Шрифт:
Закладка:
Все это вместе: принцип риторической varietas и его авторитет в разных сферах, экфрасис и его тенденциозная притягательность, а также критические идеи Хрисолоры – было мощным сочетанием.
Пизанелло являлся образцом для подражания, и не трудно спроецировать основные положения экфрастического отклика в стиле Гуарино на какое-либо определенное его живописное произведение – скажем, фреску «Св. Георгий и принцесса Трапезундская» (ил. 7). Можно многое сказать, комментируя разнообразие животных и пейзажа, а также физиогномику. Фреска предоставляет возможности для опознания надежных декоративных метафор; изображенные на заднем плане мертвые на виселице, для которых был сделан превосходный этюд пером и мелом (ил. 6), и рептилии в левой части картинного поля отсылают к Аристотелю: «на что нам неприятно смотреть [в действительности], на то мы с удовольствием смотрим в самых точных изображениях, например, на облики гнуснейших животных и на трупы людей». Эпическая природа события подсказывает, что в выражении лица и в выправке св. Георгия, который в XV веке изображался, возможно, менее безэмоциональным, чем сейчас, следует видеть выдающееся благородство: природа этого благородства и производимое ею на нас впечатление могут быть также рассмотрены подробно.

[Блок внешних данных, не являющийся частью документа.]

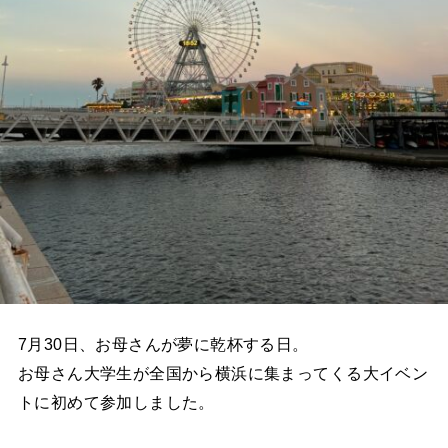
7月30日、お母さんが夢に乾杯する日。
お母さん大学生が全国から横浜に集まってくる大イベン
トに初めて参加しました。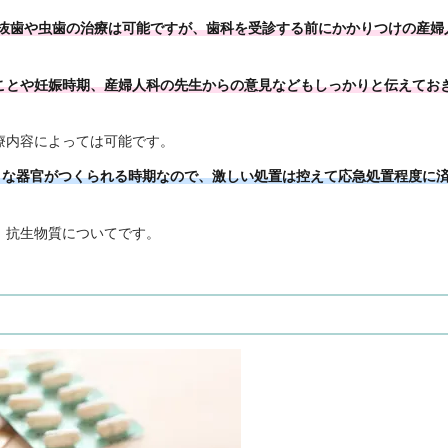
に抜歯や虫歯の治療は可能ですが、歯科を受診する前にかかりつけの産婦
ことや妊娠時期、産婦人科の先生からの意見などもしっかりと伝えてお
療内容によっては可能です。
々な器官がつくられる時期なので、激しい処置は控えて応急処置程度に
、抗生物質についてです。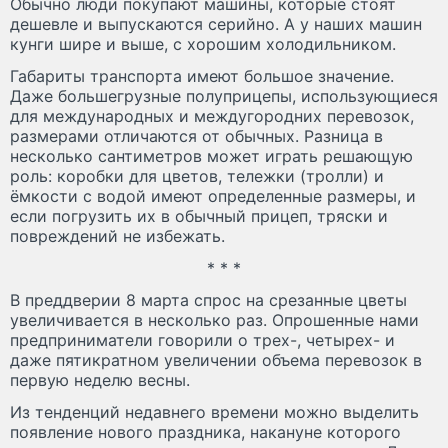
Обычно люди покупают машины, которые стоят
дешевле и выпускаются серийно. А у наших машин
кунги шире и выше, с хорошим холодильником.
Габариты транспорта имеют большое значение.
Даже большегрузные полуприцепы, использующиеся
для международных и междугородних перевозок,
размерами отличаются от обычных. Разница в
несколько сантиметров может играть решающую
роль: коробки для цветов, тележки (тролли) и
ёмкости с водой имеют определенные размеры, и
если погрузить их в обычный прицеп, тряски и
повреждений не избежать.
* * *
В преддверии 8 марта спрос на срезанные цветы
увеличивается в несколько раз. Опрошенные нами
предприниматели говорили о трех-, четырех- и
даже пятикратном увеличении объема перевозок в
первую неделю весны.
Из тенденций недавнего времени можно выделить
появление нового праздника, накануне которого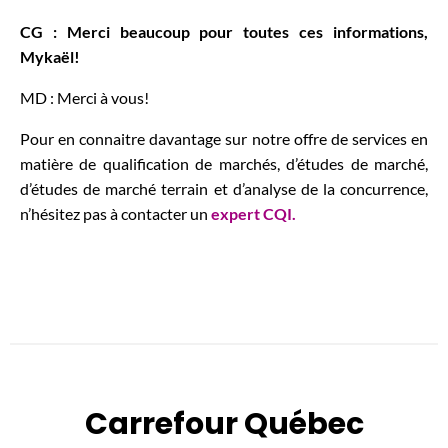
CG : Merci beaucoup pour toutes ces informations,
Mykaël!
MD : Merci à vous!
Pour en connaitre davantage sur notre offre de services en
matière de qualification de marchés, d’études de marché,
d’études de marché terrain et d’analyse de la concurrence,
n’hésitez pas à contacter un
expert CQI.
Carrefour Québec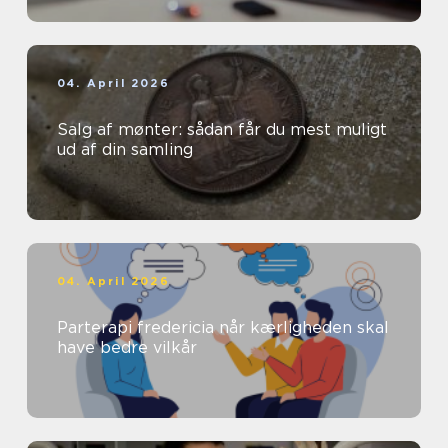
04. April 2026
Salg af mønter: sådan får du mest muligt
ud af din samling
04. April 2026
Parterapi fredericia når kærligheden skal
have bedre vilkår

Кроме того, Пизанелло написал фигуры лошадей и собак на переднем плане в резком перспективном сокращении – величайший и дерзновенный пример распространенного в поздней готике приема. Было бы странно, если бы мы не воспринимали этих животных жизнеподобными до такой степени, что слышали бы их лай, ржание или щелканье челюстями, и в контексте нашего дискурса это не приняли бы за нелепость. К этому моменту количество упомянутых предметов уже выразит нашу позицию относительно разнообразия приемов художника, но даже тогда нам может показаться уместным дать на нее прямое указание ближе к концу сочинения, и в этом случае введение одного абстрактного существительного, varietas или равнозначного ему, может вызвать появление небольшого скопления других: возникнут такие слова, как ratio, ars, artificium, Scientia, в сочетании с forma, color, lux, lineamenta. Перед лицом всего этого Апеллес, несомненно, должен будет посторониться.

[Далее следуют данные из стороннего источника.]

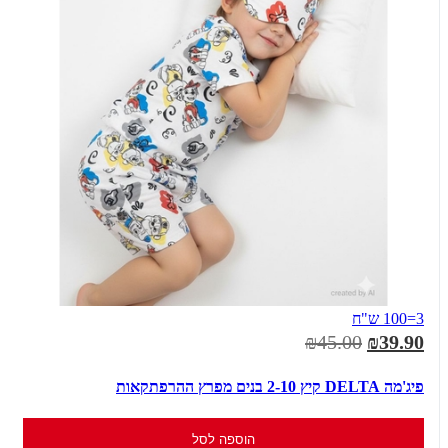
3=100 ש"ח
₪45.00
₪39.90
פיג'מה DELTA קיץ 2-10 בנים מפרץ ההרפתקאות
הוספה לסל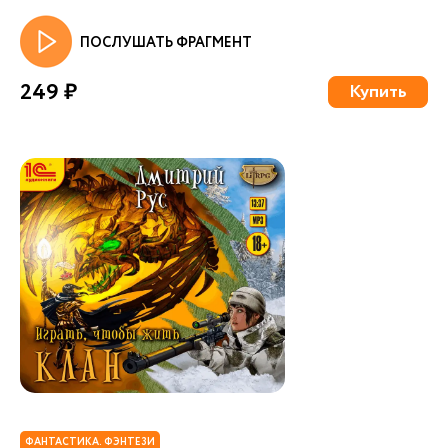
ПОСЛУШАТЬ ФРАГМЕНТ
249 ₽
Купить
ФАНТАСТИКА. ФЭНТЕЗИ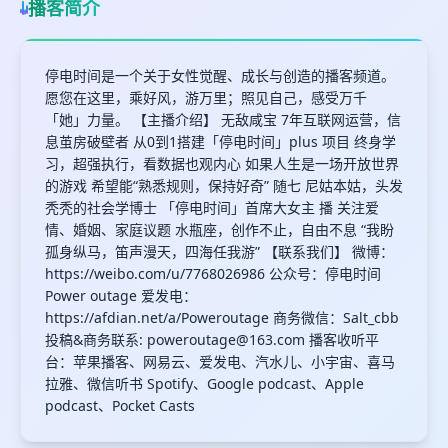
播客简介
停电时间是一个关于女性觉醒、成长与创造的播客频道。
愿您在这里，乘好风，游万里；照见自己，感受万千
「她」力量。 【主播介绍】 无敌咸宝 7年互联网运营，信
息茧房破壁者 从0到1搭建「停电时间」plus 项目 终身学
习，超强执行，看数据也观内心 如果人生是一场开放世界
的游戏 希望能“熟悉规则，保持好奇” 随七 尼姑本姑，头发
秃秃的社会学博士 「停电时间」首席大女主 播 关注爱
情、婚姻、家庭议题 水瓶座，创作不止，自由不息 “我盼
孤身纵马，笛声漫天，四海任我游” 【联系我们】 微博：
https://weibo.com/u/7768026986 公众号：停电时间
Power outage 爱发电：
https://afdian.net/a/Poweroutage 商务微信：Salt_cbb
投稿&商务联系:
poweroutage@163.com
播客收听平
台：苹果播客、网易云、爱发电、汽水儿、小宇宙、喜马
拉雅、微信听书 Spotify、Google podcast、Apple
podcast、Pocket Casts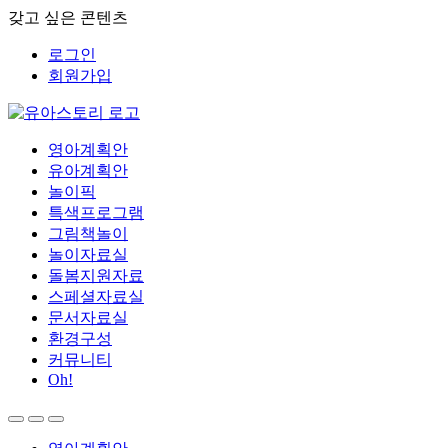
갖고 싶은 콘텐츠
로그인
회원가입
영아계획안
유아계획안
놀이픽
특색프로그램
그림책놀이
놀이자료실
돌봄지원자료
스페셜자료실
문서자료실
환경구성
커뮤니티
Oh!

Говоря, что описание в стиле Гуарино и его учеников является очень конвенциональным, мы ни в коем случае не подразумеваем, что оно не заслуживает внимания как пример мастерства и, конкретнее, как описание работ Пизанелло; экфрастический отклик, кажется, очень хорошо отражает качества живописи. Поскольку – вне зависимости от того, осознавал ли это Пизанелло или нет, – его работы иногда содержат в себе ряд сигналов, вызывающих стандартные гуманистические отклики: на монголов и птиц – разнообразие, на целые зверинцы – декоративное перечисление, на эффектные перспективные сокращения – ars, на змей и виселицы – принцип получения наслаждения от узнавания. Существует подлинное согласие между повествовательным стилем Пизанелло и тем принципом повествовательного соответствия, которое предполагают гуманистические описания. Описание Строцци – это описание бессюжетной живописи; оно рассчитано на типовые венецианские пасторальные и пейзажные виды. Схожим образом, повествовательный декорум у Пизанелло – это вопрос некоторой внутренней согласованности между изображенными объектами, а не прямой отсылки каждого изображаемого объекта к единой цели повествования: таким образом, св. Георгий и принцесса Трапезундская – это собрание визуально интересных объектов из набора Пизанелло, ни один из которых не противоречит эпическому характеру сюжета. Экфрастическая речь Гуарино представляет собой один из весьма немногих подходящих способов высказывания о живописи такого рода. Когда Альберти пытался сформулировать в De pictura новую и более строгую идею композиции в живописи, этот «нексус» – идеи Хрисолоры, ценности эксфрасиса и искусство Пизанелло – был самой близкой отметкой на пути постижения сути подобных материй, до которой дошел гуманизм, и это создало Альберти серьезные трудности.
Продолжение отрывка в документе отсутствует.